Information overload
I have been in a lot of technical facilities over the years and they always fascinate me, particularly the scale involved in the really big ones.
When I was at GEC Telecoms in Coventry, we had a visit to GEC Turbines in nearby Rugby. This huge facility had lathes the size of houses in order to make massive turbines and generators. BT was GEC’s main customer (apart from an export market mostly to Nigeria) so I got to visit quite a few BT sites as well.
Now the telecommunications approach to apparatus rooms was based on solid floors, wide open racks a cabling grid above and travelling ladders to access the higher equipment. Meanwhile, the computer industry needed to go for a clean room approach with raised floors (to accommodate cooling and plumbing), shiny equipment cabinets and anti-static treatment.
Gradually the IT and Telecoms approaches have combined into what we now call Data Centres, vast temples to the manipulation of the byte.
I have been into several Data Centres over the years, varying from small purpose built rooms to vast computer halls the size of sports centres. Some of them have a layered approach to resilience, others are just thrown together ad-hoc. Standards have gradually emerged for robustness of the facilities, from tier 1 (basic, no resilience) to tier 4 (Highly resilient, mission critical). I have visited places that claim to be tier three but aren’t any more because they have expanded so much and their N+1 or N+N resilience no longer meets the design brief (where N is the requirement and the +1 bit is spare capacity for fault tolerance.)
(If you wonder what level our Data Centre is, I tell people it is a tier three…quarters!)
The really big constraint on a Data Centre is available power.
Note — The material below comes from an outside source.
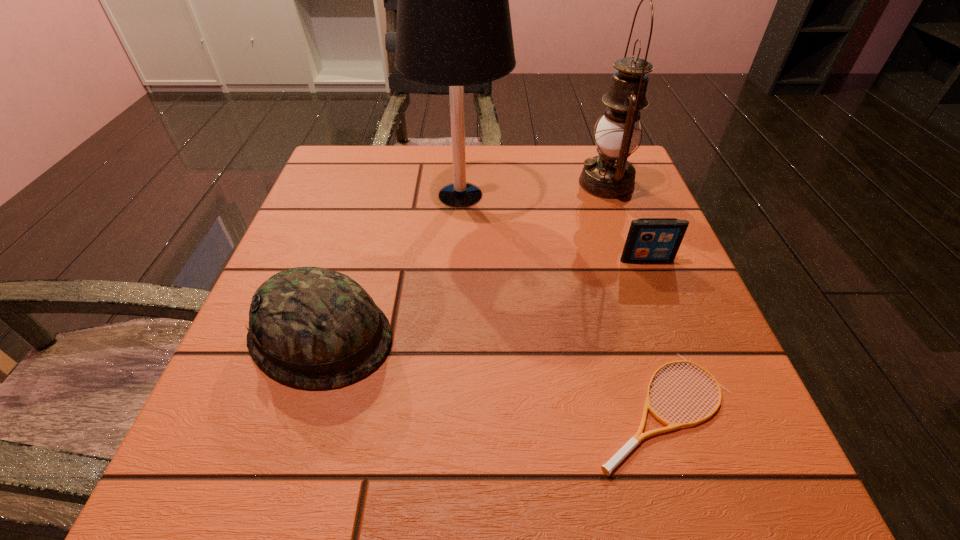 Image resolution: width=960 pixels, height=540 pixels. I want to click on free spot that satisfies the following two spatial constraints: 1. on the front side of the tennis racket; 2. on the right side of the headwear, so click(299, 410).

The width and height of the screenshot is (960, 540). I want to click on free location that satisfies the following two spatial constraints: 1. on the front side of the shortest object; 2. on the right side of the table lamp, so click(448, 410).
Servers gobble up a lot of electricity and it can be hard to persuade the Electric Companies to provide it unless your site is on a former smelting works, for example.
All of that power generates a lot of heat which has to be removed. As there is rarely a nearby swimming pool, it is classed as low grade heat and isn’t much use other than for heating warehouses, or more commonly simply expelling into the atmosphere. (Notice the cooling towers to the right of the two large buildings at Google’s massive Dalles Data Centre here).
Now UK big business is getting worried about power and several big Companies have moved their facilities out of the City of London as the infrastructure is at capacity. Where do you move it to though? It takes a lot of time and money to get a Data Centre up and running so there is mileage in getting it hosted in another facility.
Sound the fanfare, because Wales has the answer. Buried amongst the presentations linked to yesterday is one from Next generation Data called “thinking outside the circle“, the circle presumably being the M25. NGD Europe 1 is described as the UK’s largest and best-equipped secure data centre. It has up to 180 MVA of power available, enough to power a City (and about 5% of Drax’s output). It has room for 17,000 equipment racks in eighteen separate data halls, each one totally autonomous. It has connections to three separate telecoms carriers, has state of the art environmental systems and is very secure indeed. It also has a Bistro, a Gym and Bunks for the Engineers. They also boast in their brochure (pdf) of “Conference Suits…”
Watch the flash video, which takes you on a computer generated walk-through of the building. It is very funky and It reminds me of the Starship heart of Gold, although the doors don’t talk to you and are there are no robots sulking in the corner! The long trek through the security doors also brought the opening credits of Get Smart! to mind.
There is a small catch though- it isn’t actually ready yet. It will be open for business later in the year but I was surprised that I only heard about it recently, when something like that would normally take years of planning. However, NGD have taken on a former white elephant, a massive factory built in Newport, Gwent for the LG Electronics Group at vast expense, propped up by the public purse and never actually opened (You can see the whole sorry story in the sidebar of this story on the BBC) . the site has stood empty for ten years and is a suitable shell for its new use, with the power & cooling souped up for its new role as a monster data centre.
It is an impressive specification and it is likely to appeal to Corporates if the price is right. It is not subject to flooding, away from flight paths and at low risk from chemical hazard. Of course, it is vulnerable to being hit by a meteorite but is far enough from Cardiff to avoid the collateral damage from enemies of Doctor Who!